2.21.2009

The Meaning of Marriage

I've been thinking a lot about how or if our relationship will change after our marriage is official. Our living situation would not change, as we are already cohabitants. Other than the legalities that accompany a marriage license, I wondered what might be different. I thought about the vows we will take in less than eight months- to honor one another, to stick together through good times and bad, sickness and health, for richer or poorer. Aside from stating these things in front of our loved ones, I feel that we have already vowed, though not verbally, to do these things for one another. One of the aspects of our relationship that I love, love, love the most is the respect we have for one another. This is something that I had not experienced with other relationships, but came very naturally between the two of us. With our respect for each other, we are able to really listen to one another and share a comfort in expressing our hopes/concerns/fears/joys we experience both within our relationship and also that we experience as individuals.

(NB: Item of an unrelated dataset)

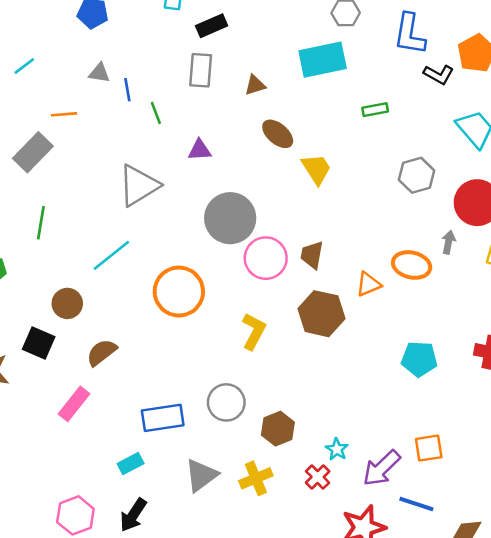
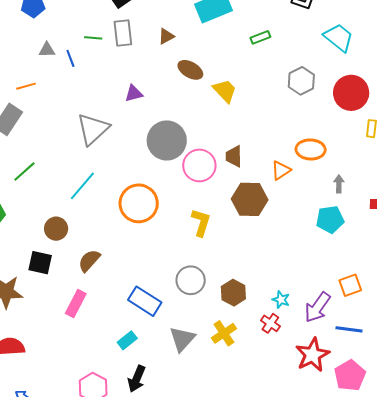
green line: (156, 113) -> (93, 38), moved, turned -54
green line: (41, 223) -> (24, 171), turned 50
gray arrow: (449, 242) -> (339, 184), moved
blue rectangle: (163, 418) -> (145, 301), turned 52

Though we haven't been exactly poor at any time, we've both struggled through paying our bills through college and now with the fears of today's unstable market. Finance is a subject in our daily conversation. We don't have a joint bank account, and will continue to have the majority of our money in separate accounts after we marry, but we do share expenses now and if one of us is struggling, the other helps out.
I have a chronic illness. X has known this from the beginning of our friendship that predated our dating relationship. He's never treated me differently because of it, but when there are times that I'm ailing, he takes care of me. We have discussed concerns that may arise because of it later in our relationship, and I know he will be there despite it. The same can be said for myself if he is ever ill.
Throughout our relationship, we have gone through a number of trials. When we first began dating, to put it bluntly, I had a lot of issues that were a result from my last relationship. It was hard for both of us in the beginning, but we've made it through that. In the last year, both of our mothers were diagnosed with cancer- which has been an ongoing emotional rollercoaster for both of our families. We have been each others supports, a shoulder to cry on, an outlet to vent, a place to laugh and enjoy life. This is what marriage is. Though it may vary from person to person and differ through religious point of views, this is the core.
And so, when I think about what will change between us, I can say that not much will. And that's okay, because really I feel we are already married- in our hearts.
What does marriage mean to you and your s.o.?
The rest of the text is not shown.